§ Task: Among the entries, which lines carry the string "target"? Copy every one.

§ Records for the exercise:

◆ ◆ ◆ ◆ ◆ ◆ ◆

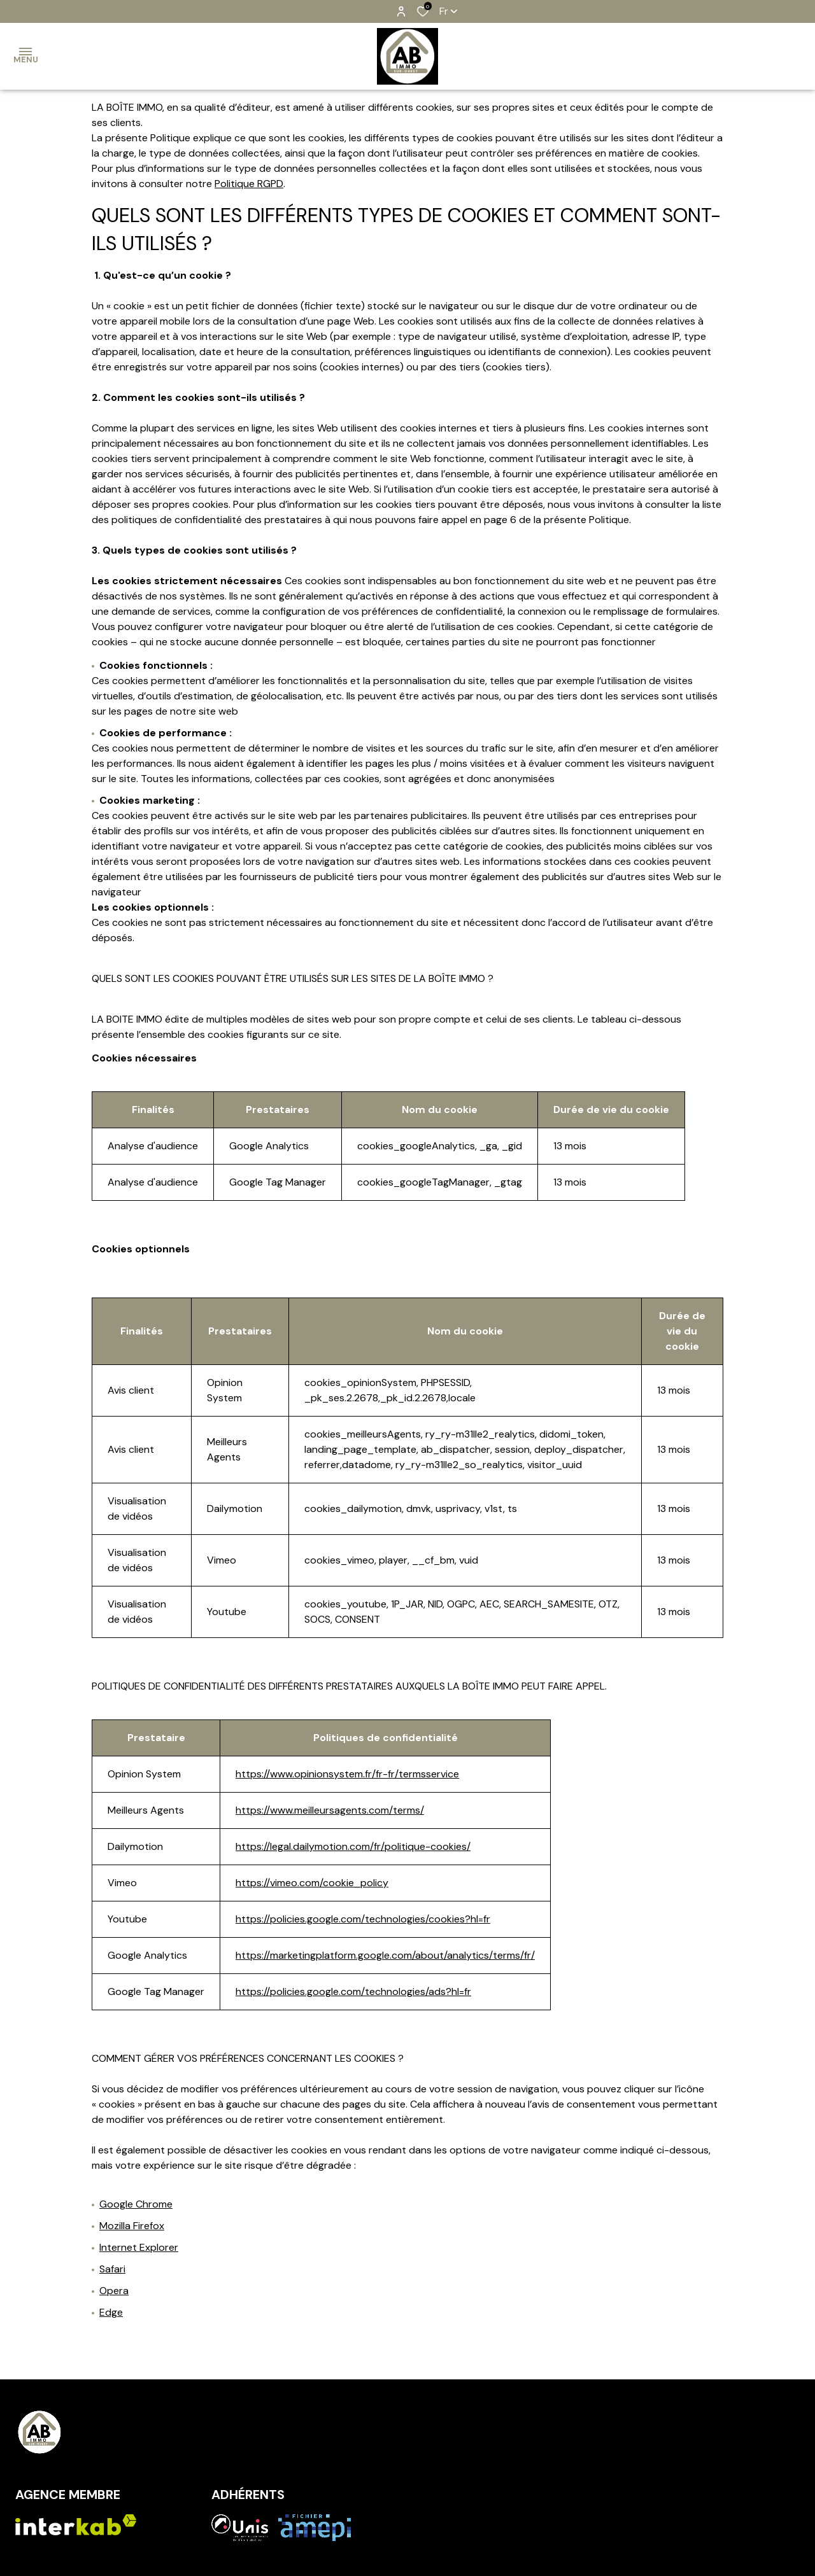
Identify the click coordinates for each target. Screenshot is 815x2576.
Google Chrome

◆ ◆ ◆ ◆ ◆ ◆ ◆

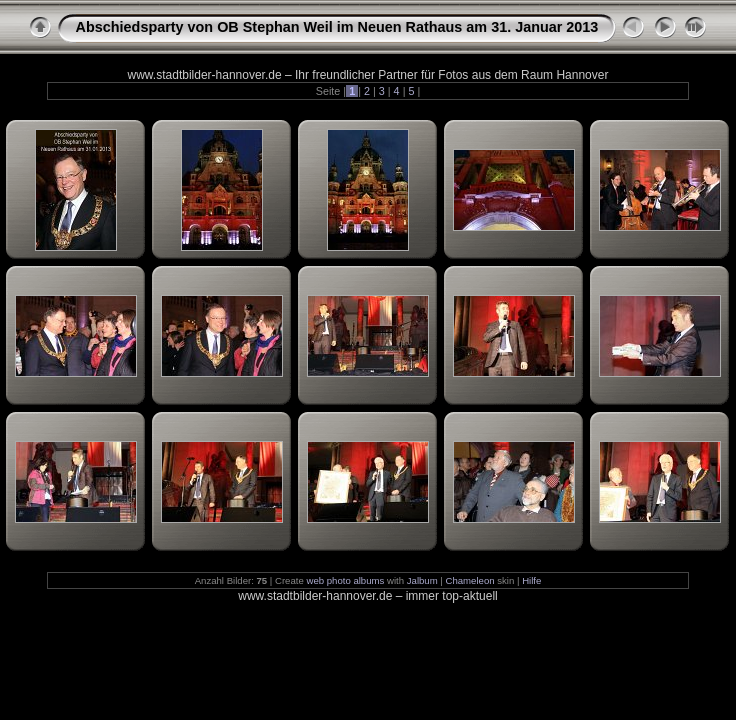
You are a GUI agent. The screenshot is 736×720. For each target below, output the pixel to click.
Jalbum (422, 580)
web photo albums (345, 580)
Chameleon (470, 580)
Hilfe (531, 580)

◆ ◆ ◆ ◆ ◆ ◆ ◆

§ Response to this task:
Identify the click coordinates for each target. Screenshot is 815x2576.
You are a GUI agent. The screenshot is 736×720. For each target below, output the pixel to click.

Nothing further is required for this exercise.